*WHAT YOU SHOULD DO:* Exactly how many lines in the entries contain "também"? Give that number alone.
:: DATA FOR PROCESSING
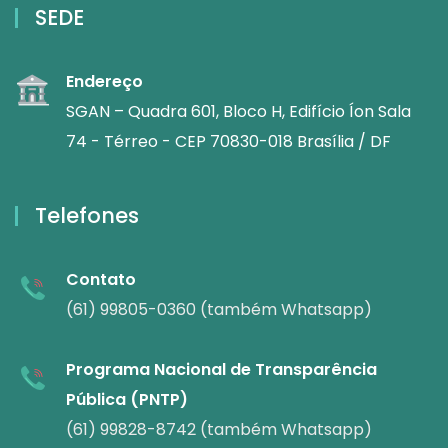
SEDE
Endereço
SGAN – Quadra 601, Bloco H, Edifício Íon Sala
74 - Térreo - CEP 70830-018 Brasília / DF
Telefones
Contato
(61) 99805-0360 (também Whatsapp)
Programa Nacional de Transparência
Pública (PNTP)
(61) 99828-8742 (também Whatsapp)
::::
*RESULT OF THE TASK:* 2